[Page layout parsing data]
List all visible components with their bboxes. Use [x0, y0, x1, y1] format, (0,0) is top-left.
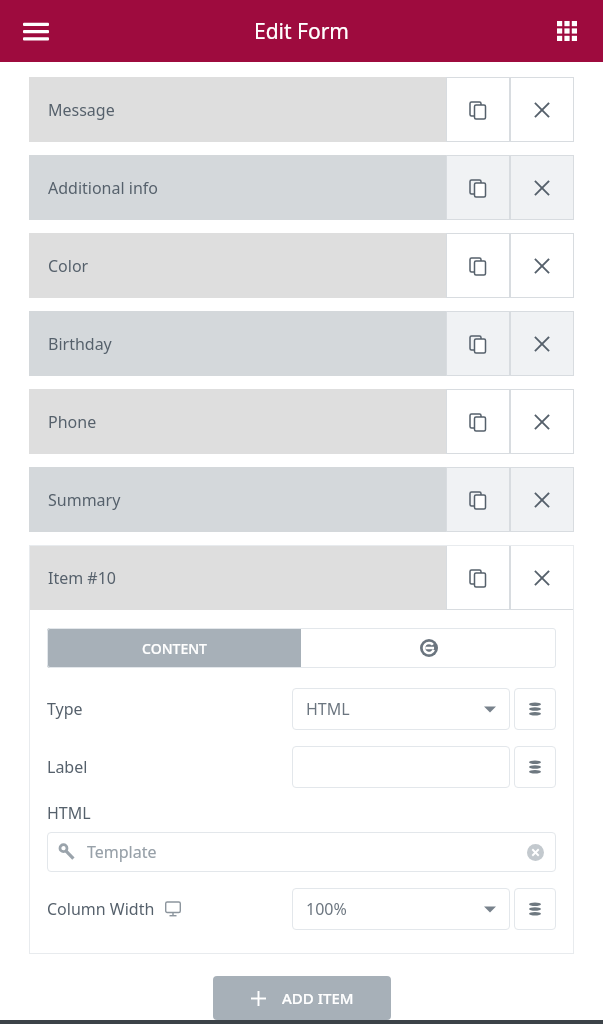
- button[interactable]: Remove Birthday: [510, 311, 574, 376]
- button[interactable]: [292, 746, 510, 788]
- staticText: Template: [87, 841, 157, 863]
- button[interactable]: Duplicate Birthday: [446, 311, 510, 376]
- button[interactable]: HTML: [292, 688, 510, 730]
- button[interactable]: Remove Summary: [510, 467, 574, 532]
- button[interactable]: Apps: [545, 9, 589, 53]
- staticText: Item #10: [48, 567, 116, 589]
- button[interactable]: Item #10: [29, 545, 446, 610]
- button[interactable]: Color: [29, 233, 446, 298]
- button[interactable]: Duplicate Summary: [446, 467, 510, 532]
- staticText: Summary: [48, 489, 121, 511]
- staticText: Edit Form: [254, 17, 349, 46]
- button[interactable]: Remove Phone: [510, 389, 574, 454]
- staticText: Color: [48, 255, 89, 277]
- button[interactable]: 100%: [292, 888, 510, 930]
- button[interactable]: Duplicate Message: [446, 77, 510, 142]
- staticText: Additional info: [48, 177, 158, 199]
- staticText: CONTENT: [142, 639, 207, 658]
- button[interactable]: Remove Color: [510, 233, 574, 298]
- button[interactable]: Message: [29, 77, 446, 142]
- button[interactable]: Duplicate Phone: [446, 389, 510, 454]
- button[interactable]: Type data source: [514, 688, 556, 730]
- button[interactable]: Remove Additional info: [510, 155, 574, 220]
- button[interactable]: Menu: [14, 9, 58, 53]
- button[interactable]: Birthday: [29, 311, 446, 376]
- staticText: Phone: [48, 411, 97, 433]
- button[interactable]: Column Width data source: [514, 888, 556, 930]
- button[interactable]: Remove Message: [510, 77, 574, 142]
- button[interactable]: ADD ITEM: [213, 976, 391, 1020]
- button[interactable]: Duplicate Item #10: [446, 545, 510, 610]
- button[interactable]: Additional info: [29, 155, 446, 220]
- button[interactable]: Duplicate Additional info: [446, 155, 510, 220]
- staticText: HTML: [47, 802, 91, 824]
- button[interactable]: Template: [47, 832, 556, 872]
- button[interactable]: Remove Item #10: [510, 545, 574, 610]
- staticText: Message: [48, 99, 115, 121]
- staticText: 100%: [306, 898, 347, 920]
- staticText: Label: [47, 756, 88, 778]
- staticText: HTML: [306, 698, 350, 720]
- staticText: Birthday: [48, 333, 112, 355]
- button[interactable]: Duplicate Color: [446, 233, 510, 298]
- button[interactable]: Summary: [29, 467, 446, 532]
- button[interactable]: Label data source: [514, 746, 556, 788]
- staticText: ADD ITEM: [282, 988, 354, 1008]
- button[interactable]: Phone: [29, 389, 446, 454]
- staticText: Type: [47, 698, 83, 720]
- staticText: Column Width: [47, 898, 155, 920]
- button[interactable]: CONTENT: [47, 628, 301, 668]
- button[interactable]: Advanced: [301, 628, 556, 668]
---
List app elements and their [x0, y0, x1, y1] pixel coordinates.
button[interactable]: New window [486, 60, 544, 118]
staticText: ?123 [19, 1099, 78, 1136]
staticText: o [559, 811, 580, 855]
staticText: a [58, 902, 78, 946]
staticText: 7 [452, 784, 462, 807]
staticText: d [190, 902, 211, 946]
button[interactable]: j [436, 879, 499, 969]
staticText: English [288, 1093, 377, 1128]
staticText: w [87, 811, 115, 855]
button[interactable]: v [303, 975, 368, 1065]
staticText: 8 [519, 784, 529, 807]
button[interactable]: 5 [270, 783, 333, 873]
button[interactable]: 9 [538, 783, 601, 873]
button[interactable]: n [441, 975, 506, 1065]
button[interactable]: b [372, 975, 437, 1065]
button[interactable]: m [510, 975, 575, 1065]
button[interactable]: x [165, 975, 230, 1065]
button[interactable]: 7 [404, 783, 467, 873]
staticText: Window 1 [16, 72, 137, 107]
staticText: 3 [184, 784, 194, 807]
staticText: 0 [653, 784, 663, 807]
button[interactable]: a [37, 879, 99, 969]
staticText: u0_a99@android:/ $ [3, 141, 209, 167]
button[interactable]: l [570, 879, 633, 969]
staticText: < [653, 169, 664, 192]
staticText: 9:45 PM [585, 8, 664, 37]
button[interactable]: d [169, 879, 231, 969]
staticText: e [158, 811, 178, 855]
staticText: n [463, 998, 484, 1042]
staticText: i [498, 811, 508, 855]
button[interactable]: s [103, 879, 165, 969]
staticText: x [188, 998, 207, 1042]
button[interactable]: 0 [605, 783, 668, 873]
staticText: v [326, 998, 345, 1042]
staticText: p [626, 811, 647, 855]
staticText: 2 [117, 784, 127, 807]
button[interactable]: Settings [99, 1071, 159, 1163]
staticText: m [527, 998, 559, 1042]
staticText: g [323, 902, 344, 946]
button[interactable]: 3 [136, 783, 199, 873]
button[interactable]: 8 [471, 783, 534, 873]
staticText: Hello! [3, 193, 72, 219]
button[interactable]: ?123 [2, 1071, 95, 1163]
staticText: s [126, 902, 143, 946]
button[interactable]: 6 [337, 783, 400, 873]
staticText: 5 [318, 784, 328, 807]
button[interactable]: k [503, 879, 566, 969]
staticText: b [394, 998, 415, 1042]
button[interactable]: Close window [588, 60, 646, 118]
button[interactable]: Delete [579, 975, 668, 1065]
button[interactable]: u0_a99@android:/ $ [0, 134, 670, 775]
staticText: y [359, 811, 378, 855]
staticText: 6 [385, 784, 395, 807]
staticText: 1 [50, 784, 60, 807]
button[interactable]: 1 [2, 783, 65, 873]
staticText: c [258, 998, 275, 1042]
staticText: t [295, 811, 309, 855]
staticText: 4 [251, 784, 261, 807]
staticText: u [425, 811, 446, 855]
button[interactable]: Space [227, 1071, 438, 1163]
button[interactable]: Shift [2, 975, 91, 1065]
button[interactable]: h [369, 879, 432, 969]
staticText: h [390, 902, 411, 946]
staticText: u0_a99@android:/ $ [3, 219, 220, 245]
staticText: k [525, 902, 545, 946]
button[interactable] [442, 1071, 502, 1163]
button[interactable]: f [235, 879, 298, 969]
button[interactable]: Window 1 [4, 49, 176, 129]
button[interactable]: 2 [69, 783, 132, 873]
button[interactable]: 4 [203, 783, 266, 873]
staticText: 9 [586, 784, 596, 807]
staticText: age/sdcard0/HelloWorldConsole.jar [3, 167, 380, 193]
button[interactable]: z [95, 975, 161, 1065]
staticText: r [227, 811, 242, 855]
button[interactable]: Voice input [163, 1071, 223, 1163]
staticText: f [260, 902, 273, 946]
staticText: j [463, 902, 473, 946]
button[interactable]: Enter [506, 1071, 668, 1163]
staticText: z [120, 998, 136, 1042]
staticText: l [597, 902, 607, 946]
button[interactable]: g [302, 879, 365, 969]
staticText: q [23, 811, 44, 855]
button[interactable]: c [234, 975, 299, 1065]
---
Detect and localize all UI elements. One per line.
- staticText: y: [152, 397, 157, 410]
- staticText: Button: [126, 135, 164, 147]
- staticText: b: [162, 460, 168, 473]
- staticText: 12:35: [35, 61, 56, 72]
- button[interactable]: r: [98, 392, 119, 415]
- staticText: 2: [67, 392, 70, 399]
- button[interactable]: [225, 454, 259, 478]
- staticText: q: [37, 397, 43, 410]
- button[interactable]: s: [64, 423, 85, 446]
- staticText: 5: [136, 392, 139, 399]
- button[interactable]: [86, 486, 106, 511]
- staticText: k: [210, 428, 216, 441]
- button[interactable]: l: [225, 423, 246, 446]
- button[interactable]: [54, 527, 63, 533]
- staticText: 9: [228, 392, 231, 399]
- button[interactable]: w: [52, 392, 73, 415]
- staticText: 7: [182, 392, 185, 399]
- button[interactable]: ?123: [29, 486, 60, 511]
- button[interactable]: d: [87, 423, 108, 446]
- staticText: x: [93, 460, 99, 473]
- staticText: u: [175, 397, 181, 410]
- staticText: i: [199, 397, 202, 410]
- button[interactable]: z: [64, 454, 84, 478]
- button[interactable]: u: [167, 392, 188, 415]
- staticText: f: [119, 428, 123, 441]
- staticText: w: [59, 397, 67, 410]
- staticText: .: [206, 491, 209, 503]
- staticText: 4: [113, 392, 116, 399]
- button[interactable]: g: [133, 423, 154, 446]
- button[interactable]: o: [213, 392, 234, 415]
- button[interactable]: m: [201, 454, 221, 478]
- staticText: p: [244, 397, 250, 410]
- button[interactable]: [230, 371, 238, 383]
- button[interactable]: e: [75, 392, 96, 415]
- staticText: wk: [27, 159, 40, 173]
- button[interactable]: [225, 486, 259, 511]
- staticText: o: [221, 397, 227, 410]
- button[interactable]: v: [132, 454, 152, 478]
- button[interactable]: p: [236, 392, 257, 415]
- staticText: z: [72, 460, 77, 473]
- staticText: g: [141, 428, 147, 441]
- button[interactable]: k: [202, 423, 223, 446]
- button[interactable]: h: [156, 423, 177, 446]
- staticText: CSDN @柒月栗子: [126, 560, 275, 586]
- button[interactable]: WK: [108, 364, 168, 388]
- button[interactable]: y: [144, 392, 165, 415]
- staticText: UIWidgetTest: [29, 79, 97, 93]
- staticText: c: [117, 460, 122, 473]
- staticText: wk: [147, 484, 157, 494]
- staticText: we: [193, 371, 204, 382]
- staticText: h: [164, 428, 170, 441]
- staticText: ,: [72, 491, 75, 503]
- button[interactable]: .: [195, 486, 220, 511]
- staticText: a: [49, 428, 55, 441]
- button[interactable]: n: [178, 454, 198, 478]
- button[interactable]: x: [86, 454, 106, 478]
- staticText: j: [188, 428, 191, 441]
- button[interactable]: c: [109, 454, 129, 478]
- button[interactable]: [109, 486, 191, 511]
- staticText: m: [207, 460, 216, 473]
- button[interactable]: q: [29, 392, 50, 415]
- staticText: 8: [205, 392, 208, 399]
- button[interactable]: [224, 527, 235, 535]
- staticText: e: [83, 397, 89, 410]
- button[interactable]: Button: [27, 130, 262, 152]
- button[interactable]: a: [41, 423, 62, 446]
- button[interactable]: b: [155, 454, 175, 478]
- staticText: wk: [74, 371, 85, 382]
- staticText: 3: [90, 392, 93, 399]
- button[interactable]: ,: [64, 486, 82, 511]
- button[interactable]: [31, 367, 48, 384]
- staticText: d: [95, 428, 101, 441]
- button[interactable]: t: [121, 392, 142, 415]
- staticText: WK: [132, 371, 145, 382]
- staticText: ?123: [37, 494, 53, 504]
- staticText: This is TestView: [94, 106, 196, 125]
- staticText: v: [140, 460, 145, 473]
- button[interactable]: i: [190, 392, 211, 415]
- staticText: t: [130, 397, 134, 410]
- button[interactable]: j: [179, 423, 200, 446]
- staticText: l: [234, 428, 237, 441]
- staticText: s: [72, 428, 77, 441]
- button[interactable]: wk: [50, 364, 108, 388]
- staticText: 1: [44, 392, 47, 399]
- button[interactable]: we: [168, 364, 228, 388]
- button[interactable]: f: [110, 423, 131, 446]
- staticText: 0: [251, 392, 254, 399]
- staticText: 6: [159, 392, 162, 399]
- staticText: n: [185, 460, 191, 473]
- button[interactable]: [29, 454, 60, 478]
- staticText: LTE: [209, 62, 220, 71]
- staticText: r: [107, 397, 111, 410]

Assigned task: Lines with "Label" in them are what the answer must contain; copy each from the records above.

Exercise answer:
- staticText: Label: [47, 756, 88, 778]
- button[interactable]: Label data source: [514, 746, 556, 788]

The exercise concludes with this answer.